This guide covers what Hermes Agent is, why people are switching from OpenClaw, how to install it on Mac, Linux, WSL, or even an Android phone, how to pick a model that does not bankrupt you, and the workflows that make a personal agent actually compound day over day.
Key Takeaways
- Hermes Agent directly fixes OpenClaw's three structural failures: no built-in memory, a chronically unstable gateway, and zero token cost visibility.
- Routing through OpenRouter instead of Anthropic directly cut one heavy user's token spend from $130 every five days to $10, a ~90% reduction, by matching cheaper models to narrow sub-tasks.
- Hermes ships with 40+ pre-installed tools (browser, cron, image gen, file system, home assistant) and platform-specific skills on day one, so you skip the skills-hub scavenger hunt other agents require.

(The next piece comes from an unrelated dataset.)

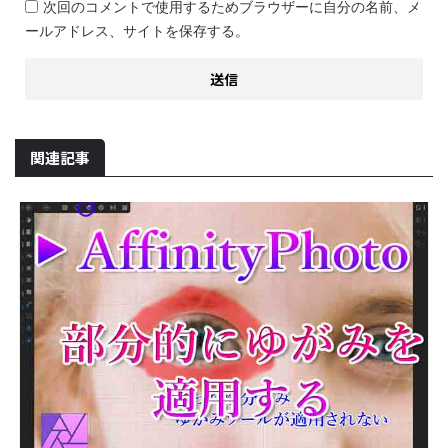
次回のコメントで使用するためブラウザーに自分の名前、メ
ールアドレス、サイトを保存する。
関連記事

- The Kanban board plus a librarian profile on a cheap model creates a real multi-agent dispatch system: tasks move from Triage to Ready to Done while you do other work.
- The /goal command turns a single prompt into a multi-step, multi-day mission. Quality of the goal prompt is the whole game; meta-prompt it with another LLM before you paste it in.
- Android via Termux lets you run an always-on, SIM-enabled, hardware-aware agent (camera, SMS, sensors) on an $80 to $150 second-hand phone instead of a $600 Mac Mini.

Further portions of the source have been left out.